Why it is their holiday pick: When I recently took students to hear Paul Tran, a self-proclaimed queer & gender queer Vietnamese American poet, perform at the Breakfast Culture Club, he heralded Lucille Clifton’s collection as the Holy Bible of Poetry. With a description as such, I couldn’t help myself. I immediately purchased my own copy. To support your fellow students as they exercise their own poetic voices, in the spirit of Clifton, come to the San Marcos Poetry Slam in the library, December 13th through 15th.

The Sun is Also a Star by Nicola Yoon

Picked by: Sherri Bryan, Librarian

Genre: Young Adult Fiction

Spoiler Free Synopsis: The story of a girl, a boy, and the universe. This novel follows Natasha and Daniel, two strangers who have nothing in common, and the one day that they spend together in New York City. Both main characters come from immigrant families – Natasha is from Jamaica and Daniel is Korean American – a fact that plays a significant role in the story.

They would lend it to: This book is great for fans of Rainbow Rowell (Eleanor & Park) and John Green (The Fault in Our Stars, Looking for Alaska).

Why it is their holiday pick: The Sun is Also a Star is a perfect winter break read! It was a finalist for the National Book Award this year, proving once again that YA fiction can also be good quality literature. All of the characters in the book are complicated, interesting people, and that’s one of the things that makes it a great read. But the part that will sweep you off your feet is the intensity of the relationship between Natasha and Daniel.

Illuminae by Amie Kaufman and Jay Kristoff

Picked by: Tia Hannah, Director of Operations

Genre: Science Fiction

Spoiler Free Synopsis: It’s the year 2575 and with her settlement, Kerenza, under attack by an unknown enemy, Kady Grant, a teenage colonist, becomes one of the many evacuees in a convoy of three ships harboring survivors. It soon becomes clear, however, that the attackers on their heels are the least of their concerns as the ships begin to face major internal problems.

They would loan it to: Sci-Fi junkies and lovers of found footage movies unite! (Just so long as those falling in either demographic aren’t offput by odd storytelling ploys). The literary equivalent of found footage, a series of classified documents, redacted emails and the like are pieced together in Illuminae to construct a narrative. Oftentimes, novels using gimmicky storytelling methods become harder to follow and lessen reader’s investment in the storyline and the characters. However, this isn’t the case with Illuminae, instead of suffering, the space opera somehow becomes even cooler as a result of its unusual format.

Why it is their holiday choice: When on break I tend to gravitate towards books that seem like fun and non-thinky reads, and that’s exactly what this book is. Compelling, well written and, from purely an aesthetic point of view, breathtaking, Illuminae is a genuine a good time.
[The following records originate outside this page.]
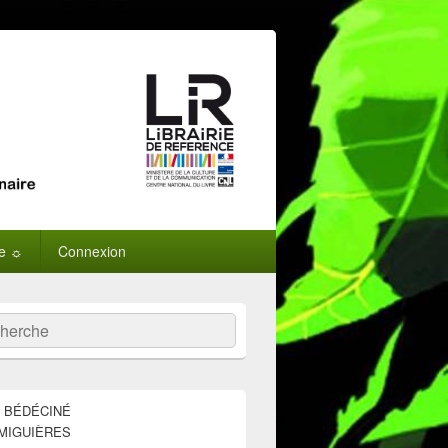
ne ☼
Connexion
:
ercher
E BÉDÉCINÉ
MIGUIÈRES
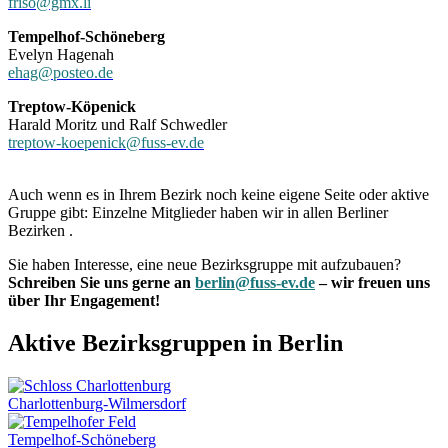
friso@gmx.li
Tempelhof-Schöneberg
Evelyn Hagenah
ehag@posteo.de
Treptow-Köpenick
Harald Moritz und Ralf Schwedler
treptow-koepenick@fuss-ev.de
Auch wenn es in Ihrem Bezirk noch keine eigene Seite oder aktive
Gruppe gibt: Einzelne Mitglieder haben wir in allen Berliner
Bezirken .
Sie haben Interesse, eine neue Bezirksgruppe mit aufzubauen?
Schreiben Sie uns gerne an
berlin@fuss-ev.de
– wir freuen uns
über Ihr Engagement!
Aktive Bezirksgruppen in Berlin
Charlottenburg-Wilmersdorf
Tempelhof-Schöneberg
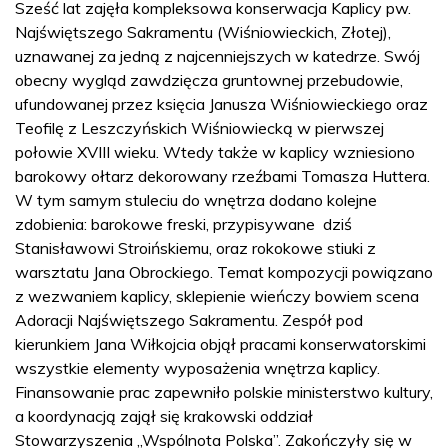
Sześć lat zajęła kompleksowa konserwacja Kaplicy pw.
Najświętszego Sakramentu (Wiśniowieckich, Złotej),
uznawanej za jedną z najcenniejszych w katedrze. Swój
obecny wygląd zawdzięcza gruntownej przebudowie,
ufundowanej przez księcia Janusza Wiśniowieckiego oraz
Teofilę z Leszczyńskich Wiśniowiecką w pierwszej
połowie XVIII wieku. Wtedy także w kaplicy wzniesiono
barokowy ołtarz dekorowany rzeźbami Tomasza Huttera.
W tym samym stuleciu do wnętrza dodano kolejne
zdobienia: barokowe freski, przypisywane dziś
Stanisławowi Stroińskiemu, oraz rokokowe stiuki z
warsztatu Jana Obrockiego. Temat kompozycji powiązano
z wezwaniem kaplicy, sklepienie wieńczy bowiem scena
Adoracji Najświętszego Sakramentu. Zespół pod
kierunkiem Jana Wiłkojcia objął pracami konserwatorskimi
wszystkie elementy wyposażenia wnętrza kaplicy.
Finansowanie prac zapewniło polskie ministerstwo kultury,
a koordynacją zajął się krakowski oddział
Stowarzyszenia „Wspólnota Polska”. Zakończyły się w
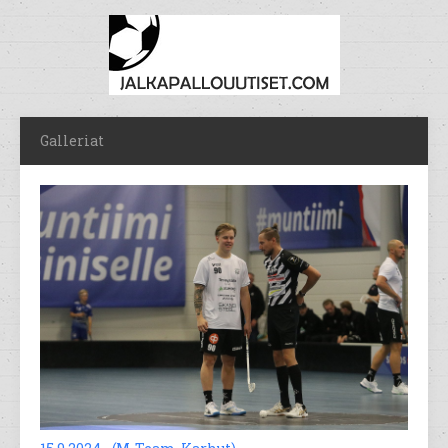
Galleriat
The Secret Life of Bees by Sue Monk Kidd

Picked by: Natasha Clemencon, Editor in Chief

Genre: Fiction

Spoiler Free Synopsis: Lily Owens and the maternal figure in her life, a black woman named Rosaleen, live in South Carolina during the 1960s. After insulting the three largest racists in their town, Lily and Rosaleen flee and find themselves in Tiburon, South Carolina, the town that holds the secret of Lily’s biological mother’s past, where they are taken under the wing of three eccentric beekeeping sisters.

They would loan it to: Everyone! If you are capable of human emotion you will enjoy this book.

Why it is their holiday choice: The Secret Life of Bees is incredibly well written, each character is complex and the story is thoughtfully told. This novel offers readers the opportunity to learn from the contents of the story as well as from the characters and their experiences. Despite the bad, the characters prevail, and the ending, which is absolutely beautiful, makes it a perfect book for a holiday season full of love and light.